▸ **Input data**:

= = = = =

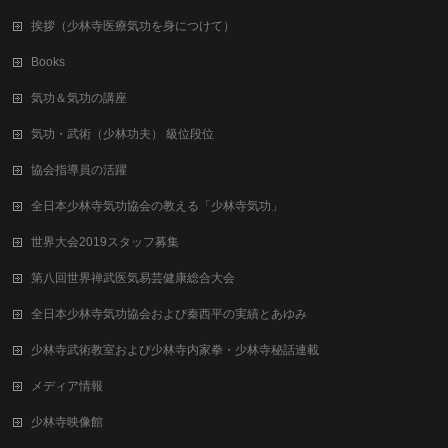
挨拶（少林寺医療気功を身につけて）
Books
気功＆気功の講座
気功・武術（少林功夫） 級位段位
協会指導員の活躍
全日本少林寺気功協会の教える「少林寺気功」
世界大会2019スタッフ募集
第八回世界禅武医気易芸健康総合⼤会
全日本少林寺気功協会および秦西平の実績とあゆみ
少林寺武術教室および少林寺内家拳・少林寺秘話連載
メディア情報
少林寺映像館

= = = = =

▸ **Description of the task**: An exact retyping of the entries, without images, is the required answer.

▸ **Written answer**:
挨拶（少林寺医療気功を身につけて）
Books
気功＆気功の講座
気功・武術（少林功夫） 級位段位
協会指導員の活躍
全日本少林寺気功協会の教える「少林寺気功」
世界大会2019スタッフ募集
第八回世界禅武医気易芸健康総合⼤会
全日本少林寺気功協会および秦西平の実績とあゆみ
少林寺武術教室および少林寺内家拳・少林寺秘話連載
メディア情報
少林寺映像館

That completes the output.